• WORK INSTRUCTION: Please copy, word for word, the line that contains "2016 m. astrofizikė Erika Nesvold" and every line after it through the end of the records, and nothing more.

• GIVEN RECORDS:

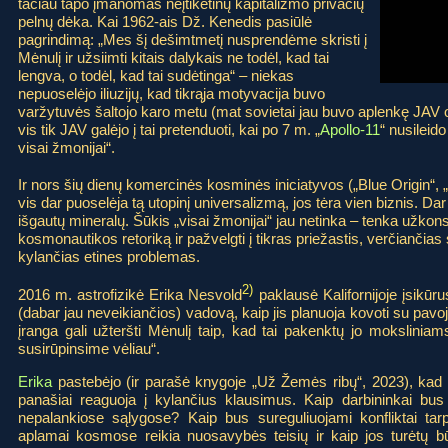
tačiau tapo įmanomas neįtikėtinų kapitalizmo privačių
pelnų dėka. Kai 1962-ais Dž. Kenedis pasiūlė
pagrindimą: „Mes šį dešimtmetį nusprendėme skristi į
Mėnulį ir užsiimti kitais dalykais ne todėl, kad tai
lengva, o todėl, kad tai sudėtinga“ – niekas
nepuoselėjo iliuzijų, kad tikrąja motyvacija buvo
varžytuvės šaltojo karo metu (mat sovietai jau buvo aplenkę JAV or
vis tik JAV galėjo į tai pretenduoti, kai po 7 m. „
Apollo-11
“ nusileid
visai žmonijai“.
Ir nors šių dienų komercinės kosminės iniciatyvos („Blue Origin“, 
vis dar puoselėja tą utopinį universalizmą, jos tėra vien biznis. Dar 
išgautų mineralų. Šūkis „visai žmonijai“ jau netinka – tenka užkon
kosmonautikos retoriką ir pažvelgti į tikras priežastis, verčiančias 
kylančias etines problemas.
2)
2016 m. astrofizikė Erika Nesvold
paklausė Kalifornijoje įsikū
(dabar jau neveikiančios) vadovą, kaip jis planuoja kovoti su pav
įranga gali užteršti Mėnulį taip, kad tai pakenktų jo mokslinia
susirūpinsime vėliau“.
Erika
pastebėjo (ir parašė knygoje „Už Žemės ribų“, 2023), kad
panašiai reaguoja į kylančius klausimus. Kaip darbininkai bus 
nepalankiose sąlygose? Kaip bus sureguliuojami konfliktai 
aplamai kosmose reikia nuosavybės teisių ir kaip jos turėtų bū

• OUTPUT OF THE TASK:
2016 m. astrofizikė Erika Nesvold
paklausė Kalifornijoje įsikū
(dabar jau neveikiančios) vadovą, kaip jis planuoja kovoti su pav
įranga gali užteršti Mėnulį taip, kad tai pakenktų jo mokslinia
susirūpinsime vėliau“.
Erika
pastebėjo (ir parašė knygoje „Už Žemės ribų“, 2023), kad
panašiai reaguoja į kylančius klausimus. Kaip darbininkai bus 
nepalankiose sąlygose? Kaip bus sureguliuojami konfliktai 
aplamai kosmose reikia nuosavybės teisių ir kaip jos turėtų bū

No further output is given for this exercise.